**ABOUT THIS EXERCISE:** Below are the records. Gather each line that holds "margin".
--- AVAILABLE DATA ---
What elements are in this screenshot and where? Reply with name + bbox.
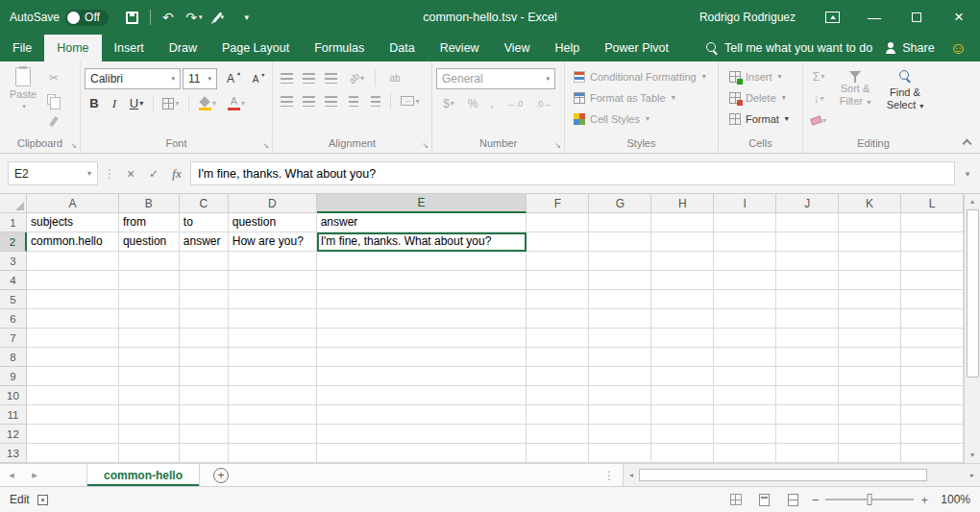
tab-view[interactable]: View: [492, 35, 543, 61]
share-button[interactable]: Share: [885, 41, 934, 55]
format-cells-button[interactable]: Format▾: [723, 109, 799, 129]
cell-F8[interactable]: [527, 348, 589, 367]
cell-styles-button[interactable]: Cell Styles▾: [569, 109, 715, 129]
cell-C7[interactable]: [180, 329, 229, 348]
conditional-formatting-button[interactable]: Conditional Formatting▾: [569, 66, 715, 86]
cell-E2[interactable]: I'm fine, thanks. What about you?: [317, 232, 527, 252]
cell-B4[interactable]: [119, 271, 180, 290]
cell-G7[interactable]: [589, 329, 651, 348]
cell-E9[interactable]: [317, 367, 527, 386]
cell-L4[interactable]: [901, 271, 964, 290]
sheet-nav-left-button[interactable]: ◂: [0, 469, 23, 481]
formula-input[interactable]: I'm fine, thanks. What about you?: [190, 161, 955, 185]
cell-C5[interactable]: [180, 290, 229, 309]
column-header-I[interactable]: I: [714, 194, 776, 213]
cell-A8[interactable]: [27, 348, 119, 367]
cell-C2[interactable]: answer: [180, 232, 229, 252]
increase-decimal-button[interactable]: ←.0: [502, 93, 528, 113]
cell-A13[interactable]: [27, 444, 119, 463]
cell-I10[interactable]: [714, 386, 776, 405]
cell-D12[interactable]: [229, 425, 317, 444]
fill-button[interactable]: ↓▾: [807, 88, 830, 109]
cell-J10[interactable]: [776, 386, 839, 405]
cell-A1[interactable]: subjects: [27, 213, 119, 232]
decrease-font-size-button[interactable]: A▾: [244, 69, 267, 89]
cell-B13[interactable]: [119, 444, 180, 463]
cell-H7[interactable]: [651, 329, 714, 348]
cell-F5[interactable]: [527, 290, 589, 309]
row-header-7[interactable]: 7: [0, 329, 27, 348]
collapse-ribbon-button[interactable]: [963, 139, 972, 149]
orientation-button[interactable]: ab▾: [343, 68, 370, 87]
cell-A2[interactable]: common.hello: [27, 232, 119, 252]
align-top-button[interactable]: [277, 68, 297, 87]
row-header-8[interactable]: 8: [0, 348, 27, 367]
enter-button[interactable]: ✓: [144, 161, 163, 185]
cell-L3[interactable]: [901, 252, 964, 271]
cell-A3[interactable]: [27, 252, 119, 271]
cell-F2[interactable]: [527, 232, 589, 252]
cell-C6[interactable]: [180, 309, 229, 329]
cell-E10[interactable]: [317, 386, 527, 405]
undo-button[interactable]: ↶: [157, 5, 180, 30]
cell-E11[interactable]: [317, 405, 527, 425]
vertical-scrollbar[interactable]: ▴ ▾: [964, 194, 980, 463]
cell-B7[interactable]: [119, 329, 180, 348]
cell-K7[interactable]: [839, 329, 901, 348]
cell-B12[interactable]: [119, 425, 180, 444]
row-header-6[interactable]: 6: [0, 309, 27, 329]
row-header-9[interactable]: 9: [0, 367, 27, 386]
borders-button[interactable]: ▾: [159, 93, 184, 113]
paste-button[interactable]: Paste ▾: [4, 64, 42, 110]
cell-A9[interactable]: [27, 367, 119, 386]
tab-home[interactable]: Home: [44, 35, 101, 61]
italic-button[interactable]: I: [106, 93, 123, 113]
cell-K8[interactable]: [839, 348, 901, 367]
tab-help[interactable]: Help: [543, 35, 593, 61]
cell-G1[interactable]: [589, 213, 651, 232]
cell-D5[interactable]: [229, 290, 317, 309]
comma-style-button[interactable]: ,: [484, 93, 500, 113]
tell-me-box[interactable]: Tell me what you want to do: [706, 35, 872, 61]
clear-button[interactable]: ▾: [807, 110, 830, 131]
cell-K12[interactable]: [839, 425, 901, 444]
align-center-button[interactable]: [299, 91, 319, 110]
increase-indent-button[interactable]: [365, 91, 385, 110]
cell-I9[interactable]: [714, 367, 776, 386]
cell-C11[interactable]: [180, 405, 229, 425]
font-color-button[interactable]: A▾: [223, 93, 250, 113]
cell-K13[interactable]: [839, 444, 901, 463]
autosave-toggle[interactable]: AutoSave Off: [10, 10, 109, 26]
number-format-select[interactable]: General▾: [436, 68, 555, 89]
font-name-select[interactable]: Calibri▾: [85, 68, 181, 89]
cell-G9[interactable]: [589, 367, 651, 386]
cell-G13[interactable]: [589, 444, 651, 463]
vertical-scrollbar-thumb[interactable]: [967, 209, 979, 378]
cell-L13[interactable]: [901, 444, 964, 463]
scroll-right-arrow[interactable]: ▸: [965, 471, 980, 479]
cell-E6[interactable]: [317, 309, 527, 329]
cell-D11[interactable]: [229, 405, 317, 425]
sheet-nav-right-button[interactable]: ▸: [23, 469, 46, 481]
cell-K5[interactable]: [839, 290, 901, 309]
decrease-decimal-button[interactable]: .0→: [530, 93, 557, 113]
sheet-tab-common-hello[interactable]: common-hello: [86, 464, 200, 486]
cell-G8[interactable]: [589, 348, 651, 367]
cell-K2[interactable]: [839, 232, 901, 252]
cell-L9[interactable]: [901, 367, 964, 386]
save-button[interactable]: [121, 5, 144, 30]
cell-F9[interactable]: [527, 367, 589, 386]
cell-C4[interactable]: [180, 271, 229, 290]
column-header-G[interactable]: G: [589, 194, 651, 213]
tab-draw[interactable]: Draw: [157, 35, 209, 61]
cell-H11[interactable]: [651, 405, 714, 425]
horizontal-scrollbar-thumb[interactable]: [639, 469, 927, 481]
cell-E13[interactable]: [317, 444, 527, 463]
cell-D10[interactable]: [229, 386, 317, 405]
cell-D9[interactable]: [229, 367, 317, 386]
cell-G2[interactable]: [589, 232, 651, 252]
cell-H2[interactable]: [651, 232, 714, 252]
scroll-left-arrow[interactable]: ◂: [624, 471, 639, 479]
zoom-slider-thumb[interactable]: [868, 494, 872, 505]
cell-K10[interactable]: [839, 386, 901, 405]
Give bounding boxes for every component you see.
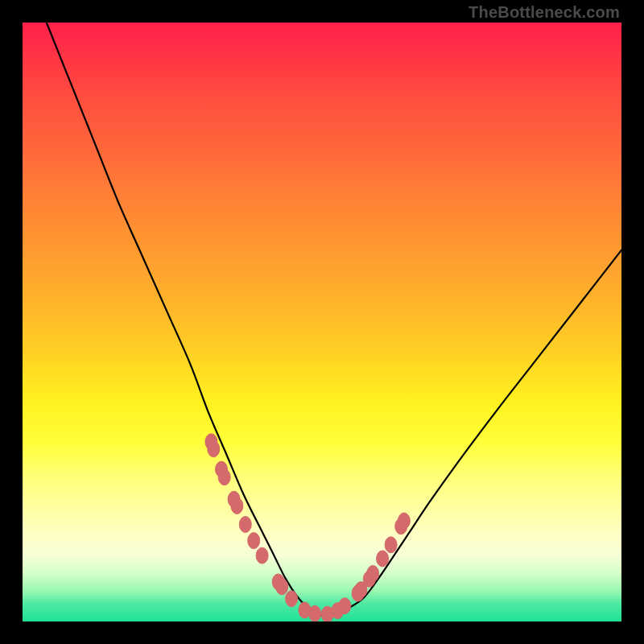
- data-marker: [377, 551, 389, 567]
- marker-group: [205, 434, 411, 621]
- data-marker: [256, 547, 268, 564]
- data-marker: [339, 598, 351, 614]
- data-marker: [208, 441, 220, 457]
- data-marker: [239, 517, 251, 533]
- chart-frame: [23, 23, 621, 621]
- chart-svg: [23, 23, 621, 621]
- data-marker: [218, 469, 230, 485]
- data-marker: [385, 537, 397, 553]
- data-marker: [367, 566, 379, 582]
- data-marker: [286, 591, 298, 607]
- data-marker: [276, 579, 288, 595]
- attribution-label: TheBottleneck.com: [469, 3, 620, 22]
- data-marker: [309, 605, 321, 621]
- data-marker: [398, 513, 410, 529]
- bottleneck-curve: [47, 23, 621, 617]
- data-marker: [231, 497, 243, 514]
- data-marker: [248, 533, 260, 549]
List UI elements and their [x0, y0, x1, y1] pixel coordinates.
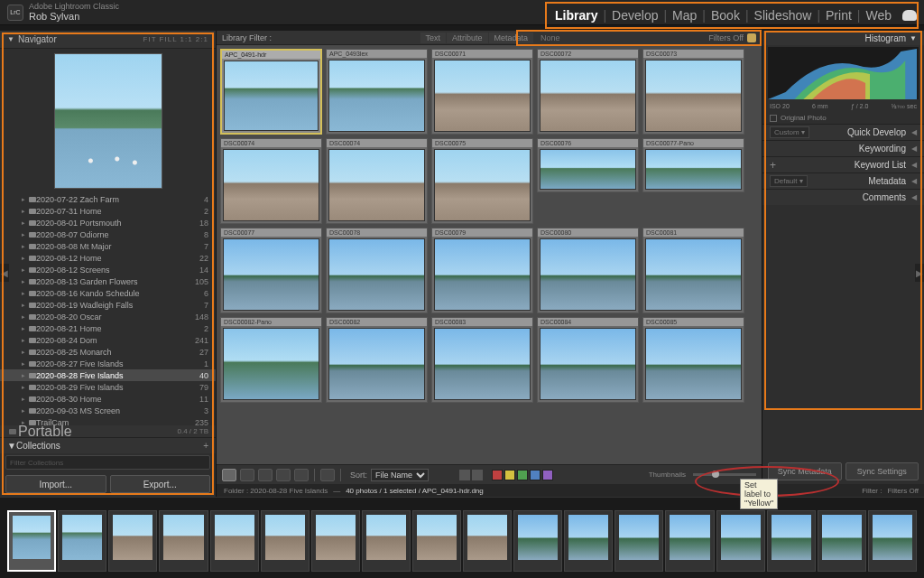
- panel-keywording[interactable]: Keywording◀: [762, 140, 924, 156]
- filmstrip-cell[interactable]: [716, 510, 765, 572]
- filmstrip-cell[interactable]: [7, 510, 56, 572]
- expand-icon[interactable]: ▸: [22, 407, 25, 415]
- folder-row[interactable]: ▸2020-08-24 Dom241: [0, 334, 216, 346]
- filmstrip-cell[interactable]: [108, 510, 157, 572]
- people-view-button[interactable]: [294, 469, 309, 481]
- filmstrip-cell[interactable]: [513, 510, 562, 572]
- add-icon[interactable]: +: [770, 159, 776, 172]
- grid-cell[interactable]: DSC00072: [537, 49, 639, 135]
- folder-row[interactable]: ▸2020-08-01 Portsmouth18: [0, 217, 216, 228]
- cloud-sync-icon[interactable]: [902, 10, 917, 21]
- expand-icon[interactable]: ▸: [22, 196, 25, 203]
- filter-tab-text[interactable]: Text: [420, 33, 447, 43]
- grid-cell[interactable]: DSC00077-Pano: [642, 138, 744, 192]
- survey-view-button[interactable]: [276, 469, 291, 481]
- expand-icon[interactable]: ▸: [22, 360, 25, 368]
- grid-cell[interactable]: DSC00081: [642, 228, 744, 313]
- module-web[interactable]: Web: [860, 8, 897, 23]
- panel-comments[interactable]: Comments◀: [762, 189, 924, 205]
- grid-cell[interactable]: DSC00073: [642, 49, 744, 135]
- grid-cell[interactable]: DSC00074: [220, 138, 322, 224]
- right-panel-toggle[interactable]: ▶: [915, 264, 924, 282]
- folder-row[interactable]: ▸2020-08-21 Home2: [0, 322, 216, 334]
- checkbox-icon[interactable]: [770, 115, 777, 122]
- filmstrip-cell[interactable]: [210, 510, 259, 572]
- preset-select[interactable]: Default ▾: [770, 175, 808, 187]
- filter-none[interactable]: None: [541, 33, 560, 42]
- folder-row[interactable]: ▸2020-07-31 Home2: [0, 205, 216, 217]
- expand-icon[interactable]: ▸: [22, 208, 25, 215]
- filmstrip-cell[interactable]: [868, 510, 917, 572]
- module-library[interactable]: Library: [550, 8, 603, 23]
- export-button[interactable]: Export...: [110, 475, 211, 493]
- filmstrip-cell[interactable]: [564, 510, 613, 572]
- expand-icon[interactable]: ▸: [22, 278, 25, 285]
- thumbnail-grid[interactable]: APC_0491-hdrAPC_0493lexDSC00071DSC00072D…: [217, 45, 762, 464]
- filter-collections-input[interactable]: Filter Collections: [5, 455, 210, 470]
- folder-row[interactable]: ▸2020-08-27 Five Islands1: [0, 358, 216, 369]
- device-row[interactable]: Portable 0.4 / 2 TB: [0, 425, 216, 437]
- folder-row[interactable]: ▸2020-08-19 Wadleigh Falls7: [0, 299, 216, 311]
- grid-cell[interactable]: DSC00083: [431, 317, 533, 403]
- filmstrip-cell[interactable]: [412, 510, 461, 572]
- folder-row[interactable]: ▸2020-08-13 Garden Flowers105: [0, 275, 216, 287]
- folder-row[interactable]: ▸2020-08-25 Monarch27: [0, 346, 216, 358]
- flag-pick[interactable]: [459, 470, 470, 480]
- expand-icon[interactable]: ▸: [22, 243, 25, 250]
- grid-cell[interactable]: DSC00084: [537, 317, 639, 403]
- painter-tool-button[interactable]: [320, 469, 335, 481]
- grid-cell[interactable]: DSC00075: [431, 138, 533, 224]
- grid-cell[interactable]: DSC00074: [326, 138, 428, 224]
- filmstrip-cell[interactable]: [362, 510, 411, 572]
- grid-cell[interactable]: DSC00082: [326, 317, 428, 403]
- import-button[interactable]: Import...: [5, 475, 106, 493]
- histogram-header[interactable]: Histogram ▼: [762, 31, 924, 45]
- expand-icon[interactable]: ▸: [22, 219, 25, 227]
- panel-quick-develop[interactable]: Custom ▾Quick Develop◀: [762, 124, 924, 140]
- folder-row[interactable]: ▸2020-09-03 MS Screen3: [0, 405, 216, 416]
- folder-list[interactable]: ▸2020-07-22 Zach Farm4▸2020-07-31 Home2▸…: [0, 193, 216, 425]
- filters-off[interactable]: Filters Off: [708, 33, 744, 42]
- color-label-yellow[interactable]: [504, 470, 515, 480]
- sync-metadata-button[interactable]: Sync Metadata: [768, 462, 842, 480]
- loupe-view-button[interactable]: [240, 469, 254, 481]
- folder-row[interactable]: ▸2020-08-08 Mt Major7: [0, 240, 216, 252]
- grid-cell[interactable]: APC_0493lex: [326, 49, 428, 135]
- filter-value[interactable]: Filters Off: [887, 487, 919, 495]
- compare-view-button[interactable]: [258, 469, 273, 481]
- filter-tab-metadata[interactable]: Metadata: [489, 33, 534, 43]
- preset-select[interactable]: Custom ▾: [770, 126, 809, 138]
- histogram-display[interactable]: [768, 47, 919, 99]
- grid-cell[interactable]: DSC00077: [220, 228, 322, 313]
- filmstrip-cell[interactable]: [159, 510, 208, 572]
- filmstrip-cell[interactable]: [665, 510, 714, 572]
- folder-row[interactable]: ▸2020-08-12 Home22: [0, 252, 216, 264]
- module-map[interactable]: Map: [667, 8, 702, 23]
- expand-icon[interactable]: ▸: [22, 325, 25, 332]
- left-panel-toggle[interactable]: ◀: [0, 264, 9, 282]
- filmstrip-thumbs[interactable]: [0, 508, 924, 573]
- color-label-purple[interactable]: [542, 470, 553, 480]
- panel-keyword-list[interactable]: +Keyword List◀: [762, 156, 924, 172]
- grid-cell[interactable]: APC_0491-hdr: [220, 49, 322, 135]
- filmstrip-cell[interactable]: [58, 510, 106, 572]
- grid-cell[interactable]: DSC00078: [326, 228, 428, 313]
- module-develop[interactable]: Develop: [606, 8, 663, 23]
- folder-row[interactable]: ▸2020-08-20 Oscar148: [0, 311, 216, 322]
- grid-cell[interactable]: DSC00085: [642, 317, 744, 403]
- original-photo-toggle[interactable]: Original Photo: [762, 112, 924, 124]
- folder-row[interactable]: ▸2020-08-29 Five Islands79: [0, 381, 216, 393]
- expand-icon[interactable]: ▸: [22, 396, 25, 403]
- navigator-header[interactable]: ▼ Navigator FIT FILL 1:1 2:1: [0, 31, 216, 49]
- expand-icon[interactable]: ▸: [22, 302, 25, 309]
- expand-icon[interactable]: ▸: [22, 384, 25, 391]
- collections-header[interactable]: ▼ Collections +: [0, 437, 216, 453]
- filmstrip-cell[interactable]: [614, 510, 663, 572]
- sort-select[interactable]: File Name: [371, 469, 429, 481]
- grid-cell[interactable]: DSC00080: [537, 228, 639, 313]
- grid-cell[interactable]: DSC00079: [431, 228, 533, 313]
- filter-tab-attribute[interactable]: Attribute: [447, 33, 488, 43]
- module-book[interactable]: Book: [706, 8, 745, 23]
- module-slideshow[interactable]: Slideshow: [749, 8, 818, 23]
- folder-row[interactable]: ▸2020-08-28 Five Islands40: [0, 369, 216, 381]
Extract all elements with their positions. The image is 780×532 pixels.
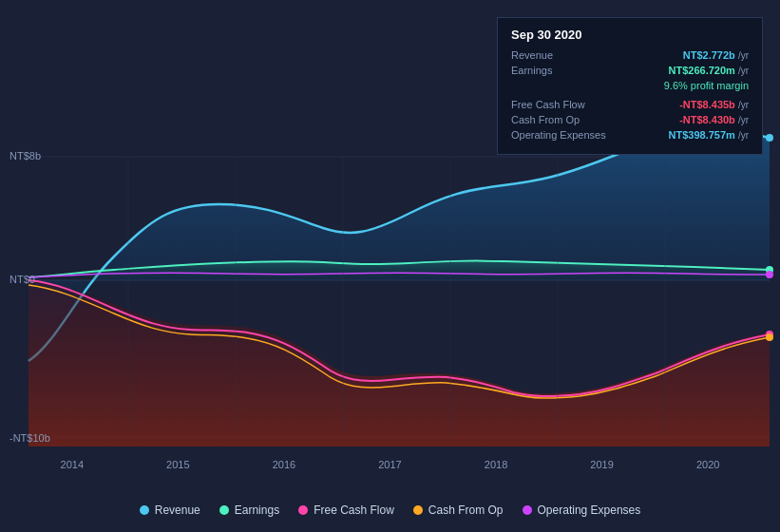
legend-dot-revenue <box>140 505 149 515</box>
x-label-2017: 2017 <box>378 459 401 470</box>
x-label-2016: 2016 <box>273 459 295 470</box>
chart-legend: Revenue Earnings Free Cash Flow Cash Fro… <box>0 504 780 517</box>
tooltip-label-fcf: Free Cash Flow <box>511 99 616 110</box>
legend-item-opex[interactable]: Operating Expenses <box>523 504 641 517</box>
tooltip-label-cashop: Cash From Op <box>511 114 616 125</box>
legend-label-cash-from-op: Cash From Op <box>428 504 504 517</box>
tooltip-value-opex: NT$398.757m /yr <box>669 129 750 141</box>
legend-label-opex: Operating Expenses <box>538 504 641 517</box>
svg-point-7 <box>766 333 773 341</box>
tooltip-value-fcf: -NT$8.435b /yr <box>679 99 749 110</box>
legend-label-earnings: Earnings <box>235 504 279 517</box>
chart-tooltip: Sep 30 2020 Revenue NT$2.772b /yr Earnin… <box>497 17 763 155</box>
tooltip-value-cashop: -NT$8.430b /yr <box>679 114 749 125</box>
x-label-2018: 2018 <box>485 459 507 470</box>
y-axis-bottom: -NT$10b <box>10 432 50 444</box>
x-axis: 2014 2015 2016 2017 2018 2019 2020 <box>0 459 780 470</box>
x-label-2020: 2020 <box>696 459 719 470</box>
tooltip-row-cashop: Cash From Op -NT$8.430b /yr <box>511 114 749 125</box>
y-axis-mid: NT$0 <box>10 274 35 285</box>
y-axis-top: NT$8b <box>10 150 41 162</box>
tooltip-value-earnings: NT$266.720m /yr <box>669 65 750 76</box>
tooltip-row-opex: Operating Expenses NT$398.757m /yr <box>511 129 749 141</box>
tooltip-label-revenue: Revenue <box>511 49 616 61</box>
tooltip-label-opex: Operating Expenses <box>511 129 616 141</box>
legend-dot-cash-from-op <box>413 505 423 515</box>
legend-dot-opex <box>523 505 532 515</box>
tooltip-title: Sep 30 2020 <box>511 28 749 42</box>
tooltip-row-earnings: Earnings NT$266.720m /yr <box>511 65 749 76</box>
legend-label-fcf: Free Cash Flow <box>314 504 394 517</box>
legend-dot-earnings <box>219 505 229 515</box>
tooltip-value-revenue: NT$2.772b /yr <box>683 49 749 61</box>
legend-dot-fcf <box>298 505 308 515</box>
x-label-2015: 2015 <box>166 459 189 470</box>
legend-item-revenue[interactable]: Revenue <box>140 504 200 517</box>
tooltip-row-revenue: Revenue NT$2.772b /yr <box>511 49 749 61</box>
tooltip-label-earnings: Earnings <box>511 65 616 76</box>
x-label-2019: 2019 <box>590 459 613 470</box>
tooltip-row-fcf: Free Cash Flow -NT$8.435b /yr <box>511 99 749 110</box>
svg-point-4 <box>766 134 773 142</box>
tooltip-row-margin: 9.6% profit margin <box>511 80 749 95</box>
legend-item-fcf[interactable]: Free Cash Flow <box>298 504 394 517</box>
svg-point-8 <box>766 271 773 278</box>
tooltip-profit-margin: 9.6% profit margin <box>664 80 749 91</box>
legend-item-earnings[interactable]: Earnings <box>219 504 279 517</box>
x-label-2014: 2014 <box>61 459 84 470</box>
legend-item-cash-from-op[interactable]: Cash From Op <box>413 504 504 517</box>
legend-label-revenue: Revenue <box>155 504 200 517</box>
---
**SOLUTION:**
tooltip-row-margin: 9.6% profit margin <box>511 80 749 95</box>
tooltip-profit-margin: 9.6% profit margin <box>664 80 749 91</box>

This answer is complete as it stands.